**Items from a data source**

_ _ _

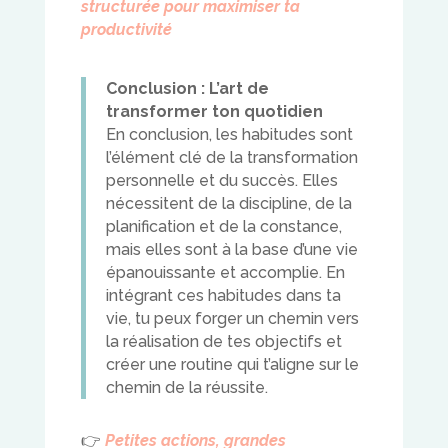
structurée pour maximiser ta
productivité
Conclusion : L’art de
transformer ton quotidien
En conclusion, les habitudes sont
l’élément clé de la transformation
personnelle et du succès. Elles
nécessitent de la discipline, de la
planification et de la constance,
mais elles sont à la base d’une vie
épanouissante et accomplie. En
intégrant ces habitudes dans ta
vie, tu peux forger un chemin vers
la réalisation de tes objectifs et
créer une routine qui t’aligne sur le
chemin de la réussite.
👉
Petites actions, grandes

_ _ _

**What you will do**
Copy out each line of the data that has the word "chemin" in it.

**Written response**
vie, tu peux forger un chemin vers
chemin de la réussite.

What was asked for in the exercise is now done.